After the game, Comings and a friend of his asked a TBS cameraman if the network had shown where the ball landed, assuming it was captured on TV. The cameraman, who was located in the upper deck behind home plate, zoomed in and told them he couldn't see the top of the videoboard because his angle was too low.
Comings then went behind the Cubs' dugout to join the celebration and told an usher about the Schwarber ball.
The usher referred him to the guest relations department.
"We showed them the picture and they got on radio and were verifying it was up there," he said. "They told me they'd send someone to retrieve it, and then they called us back and gave us some stuff as thanks, a (Jon) Lester bobblehead, a thermos lunch bag and an Ernie Banks pin."
Later Tuesday evening, sportscaster Mark Giangreco showed a video taken from a WLS-7 chopper. Giangreco said they couldn't verify whether it was the actual ball, but he knew of no other ball that had been hit that far to right field during a game. The video boards are in the first year of existence.
Now that the Cubs have verified the ball, the next mystery is how exactly it rested on top of the 2,250-square foot board, as videos have yet to surface showing it ricocheting off the Budweiser sign or bouncing behind it and rolling back.
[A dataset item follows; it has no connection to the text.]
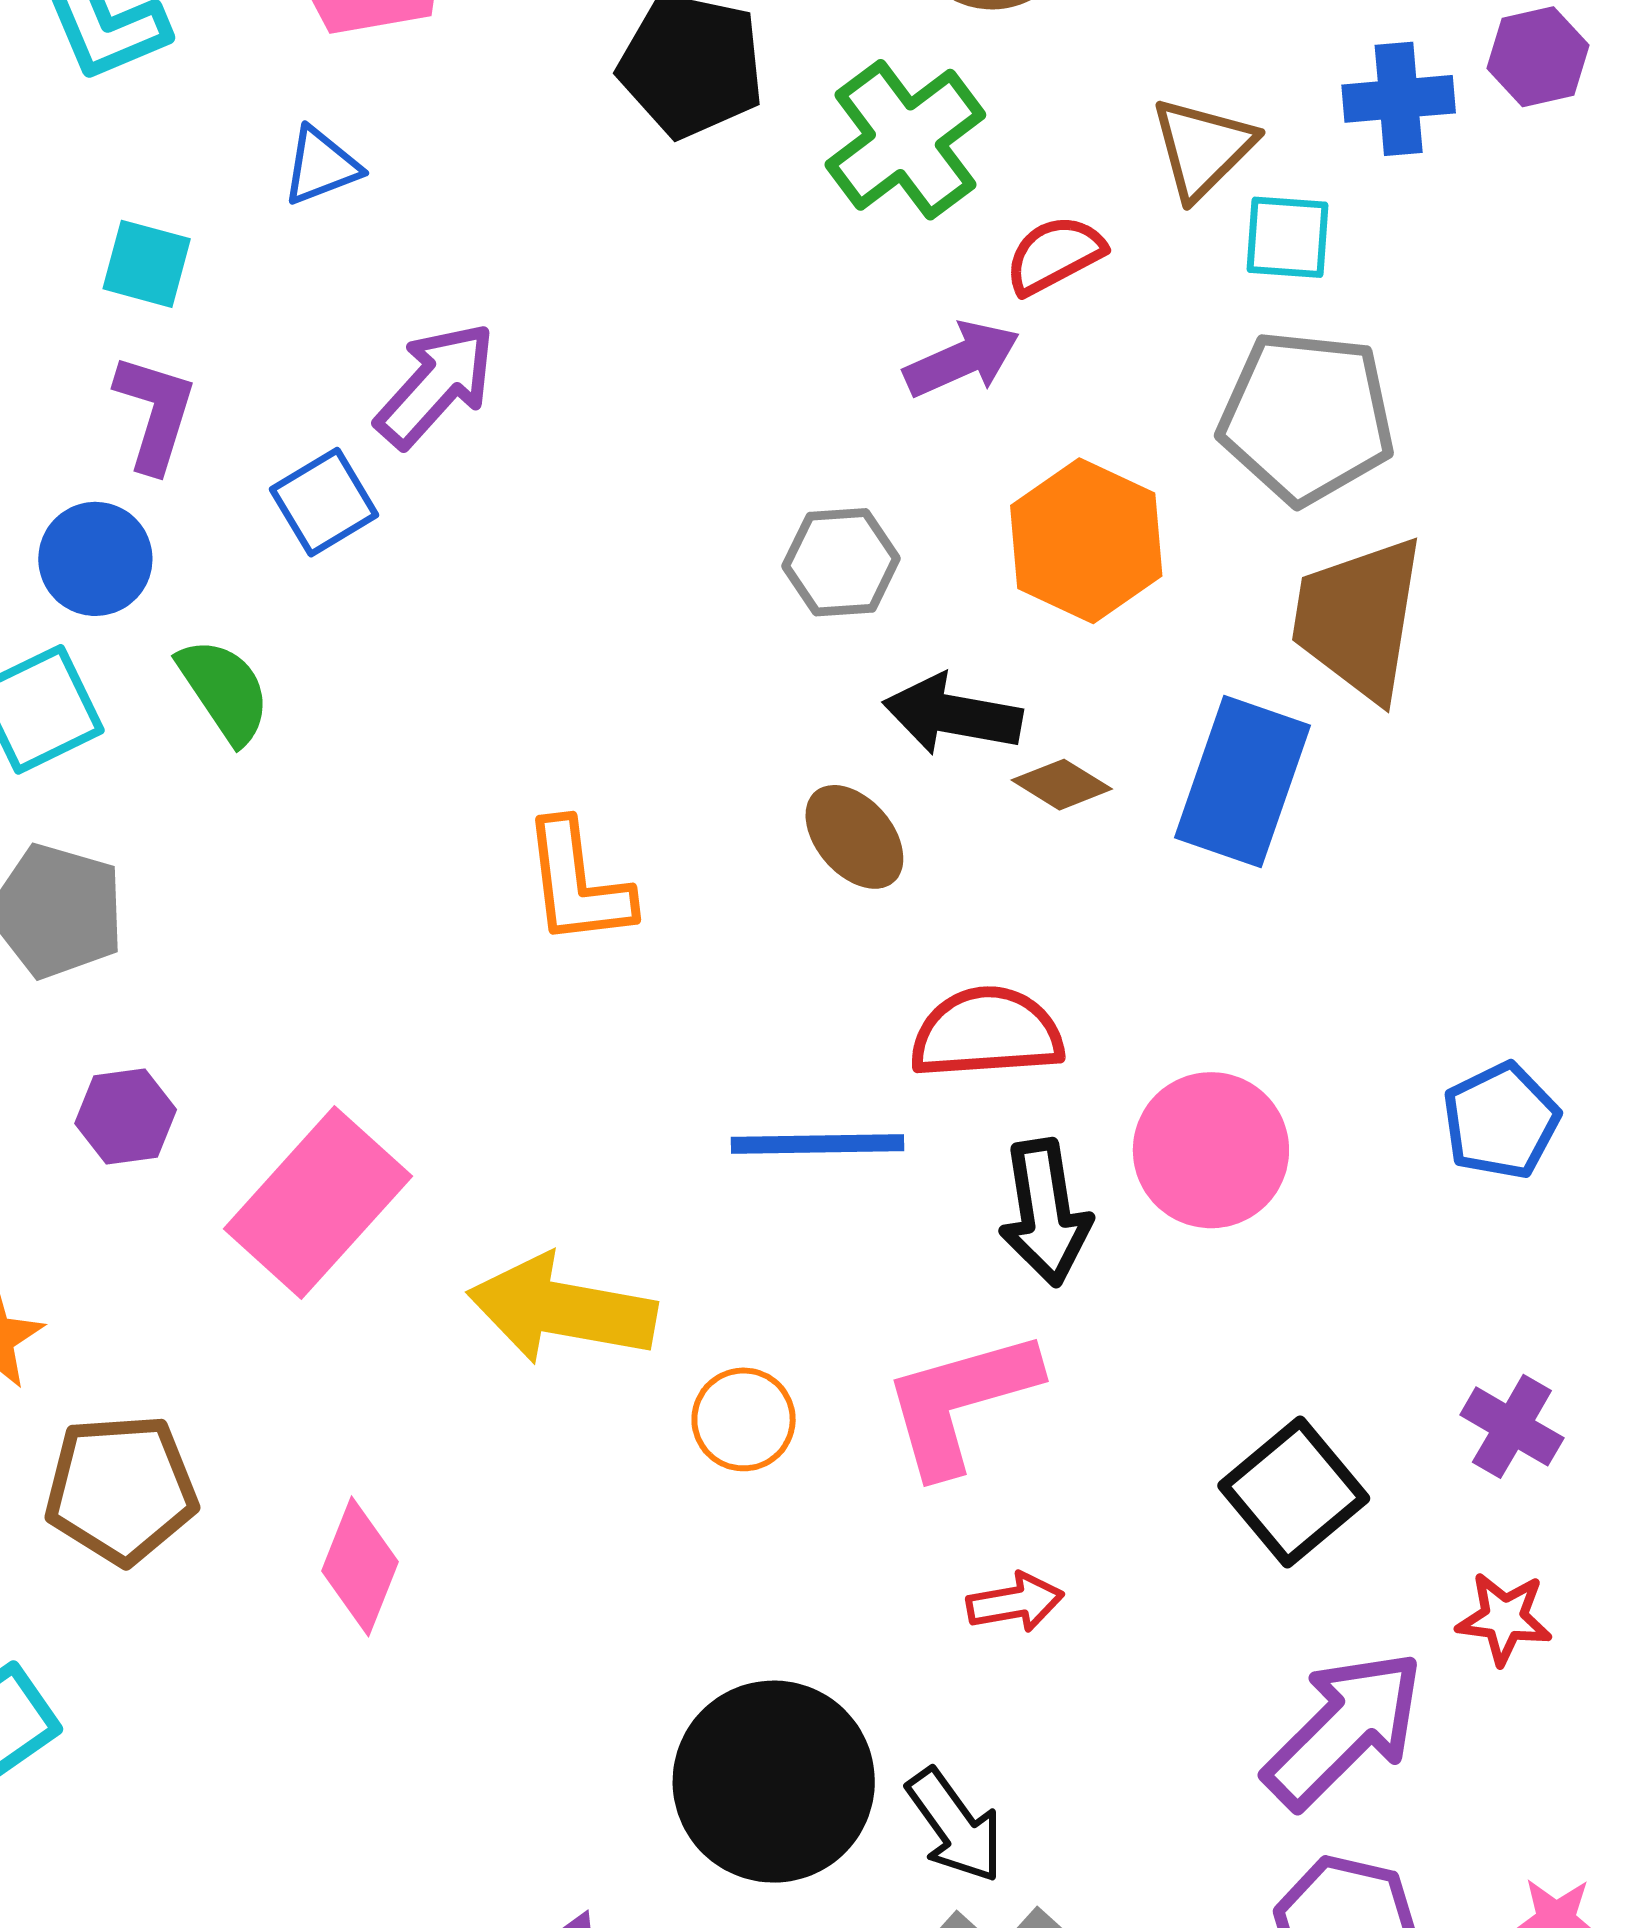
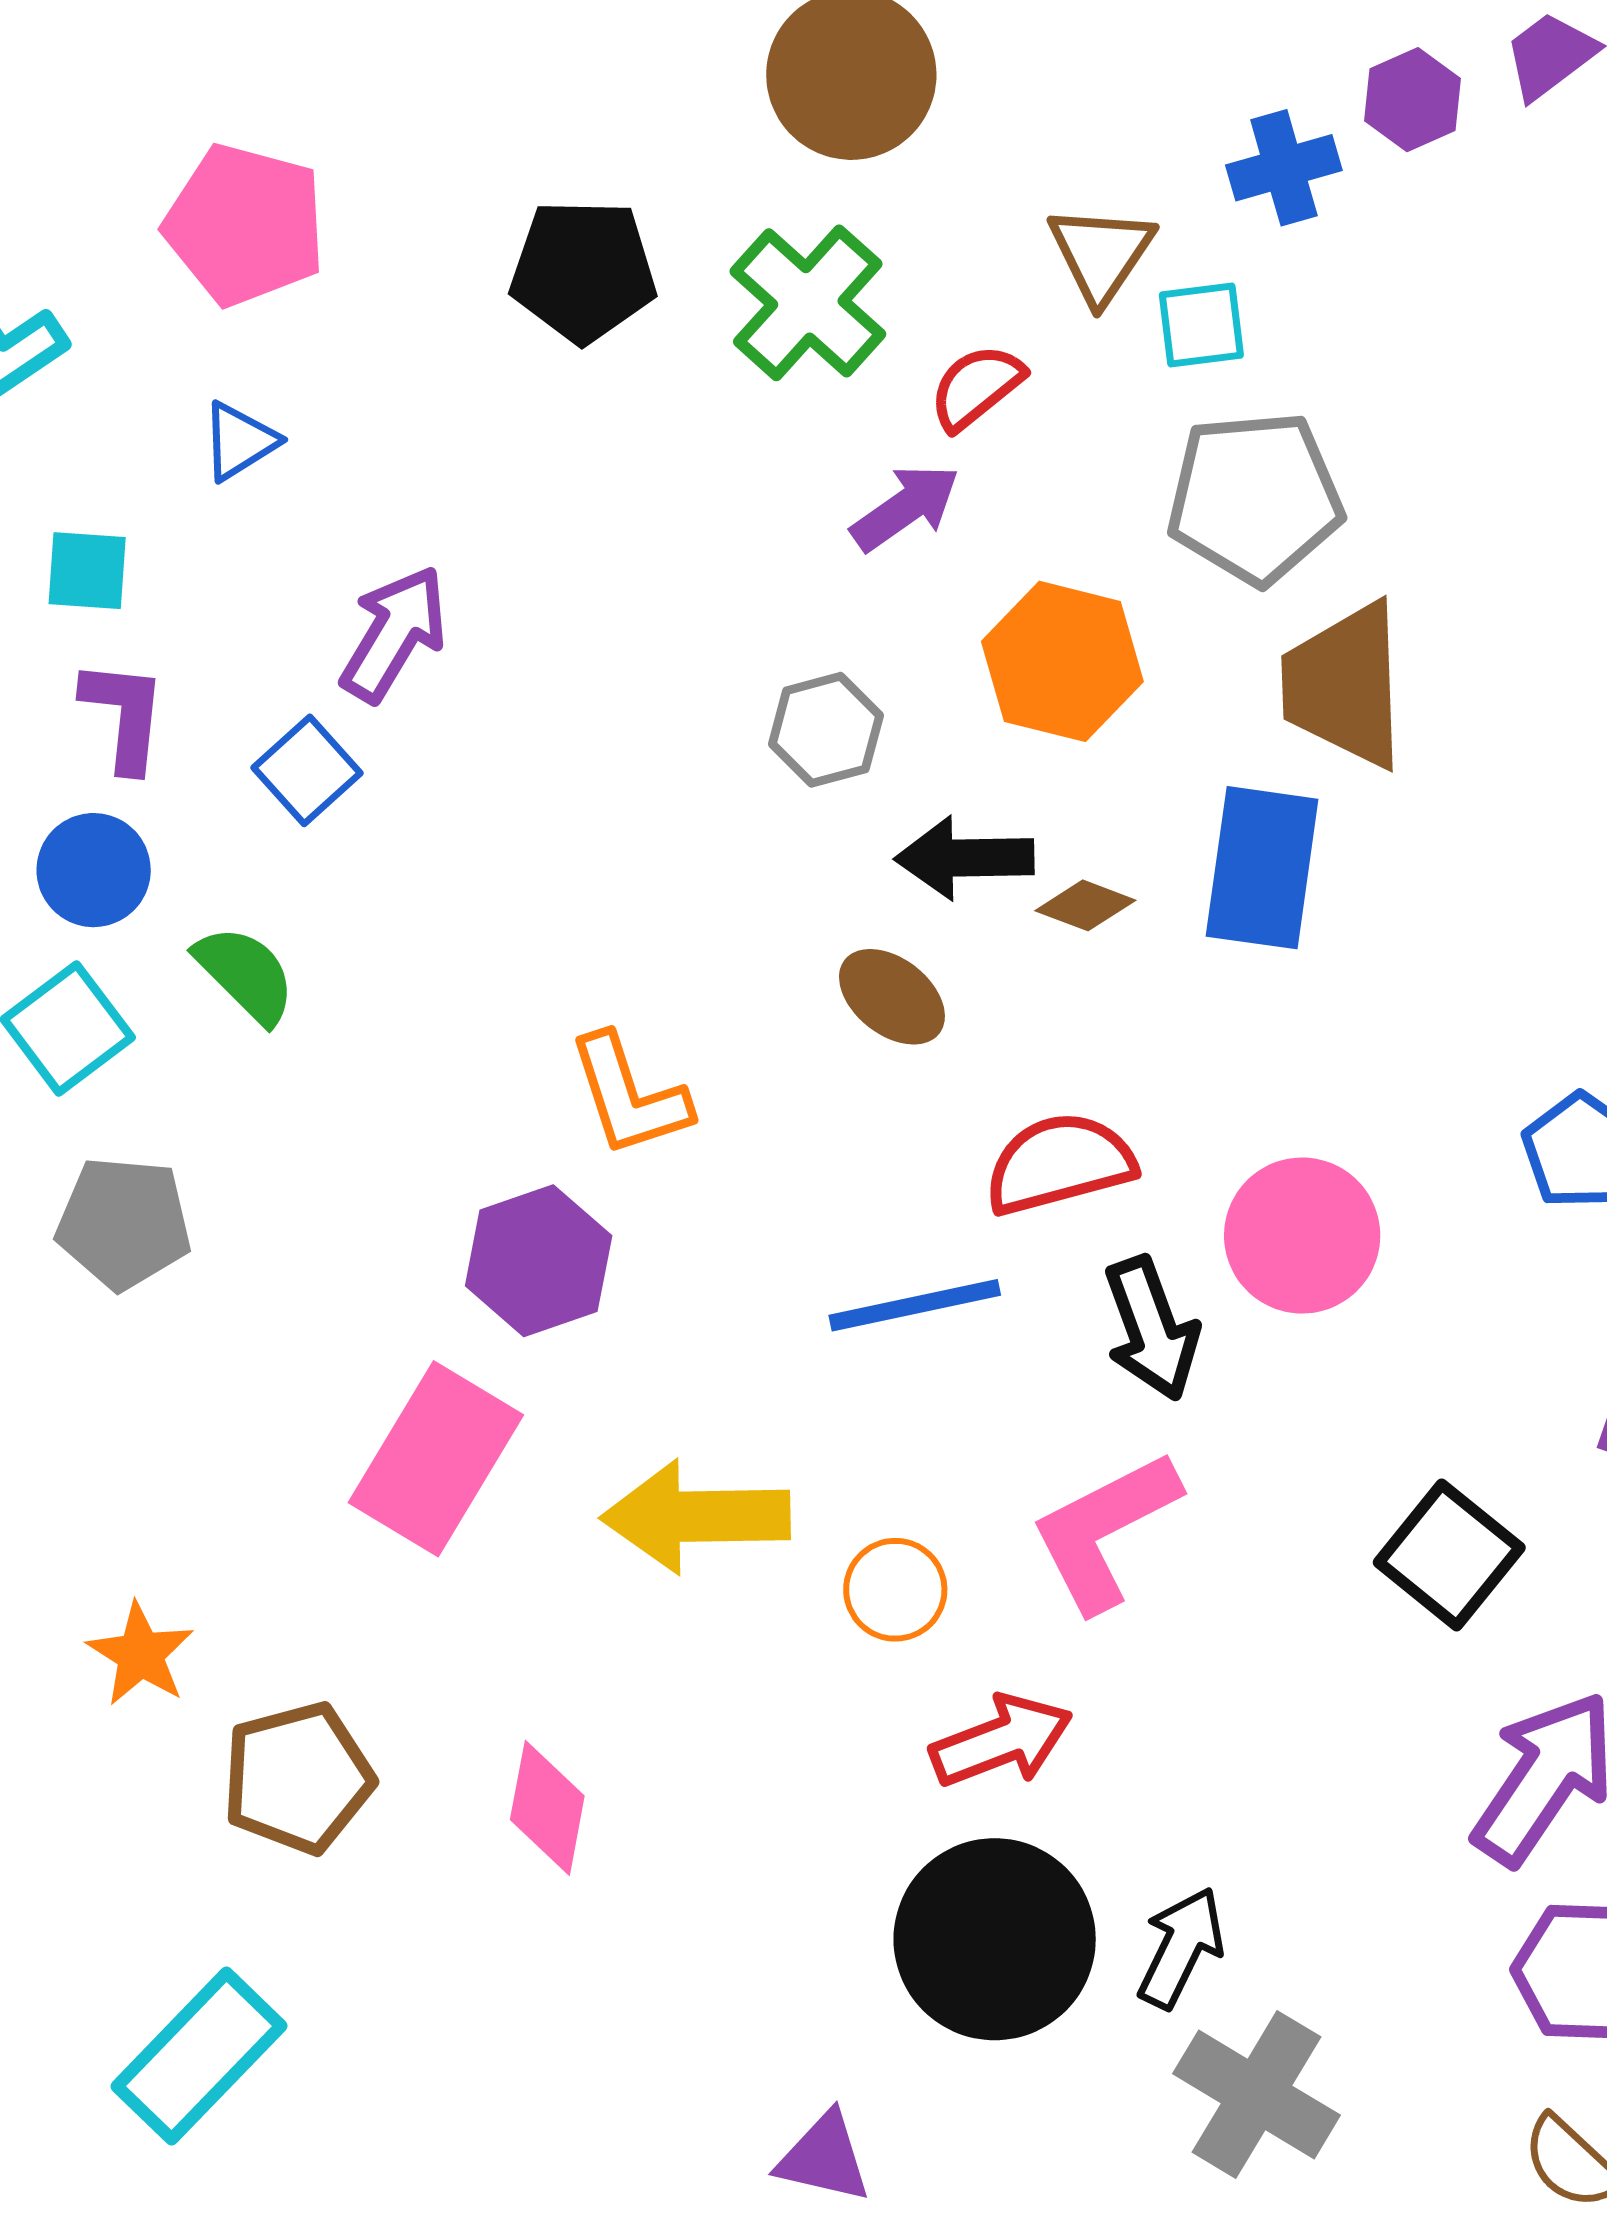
purple hexagon: (126, 1116) -> (539, 1261), moved, size x1.5
red arrow: (1015, 1602) -> (1001, 1741), moved, size x1.5
black arrow: (955, 1826) -> (1181, 1948), turned -107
One fans tweeted that it hit the "W" in Budweiser, perhaps an omen in a ballpark where waving "W" flags has become de rigueur this October.
Social media was in a frenzy Wednesday, and everyone seemingly had something to say about it.
The most notorious baseball in Cubs history -- the Bartman ball from the 2003 NLCS -- was vilified so much restaurateur Grant DePorter bought it and blew it up, upsetting Steve Bartman for piling on, according to Bartman's attorney, Frank Murtha.
This one has a happier storyline attached, but how the legend of the Schwarber ball holds up as compared with the Bartman ball could depend on how far the team goes this fall.
Either way, the Schwarber ball has secured its place in Cubs lore, just like the team itself.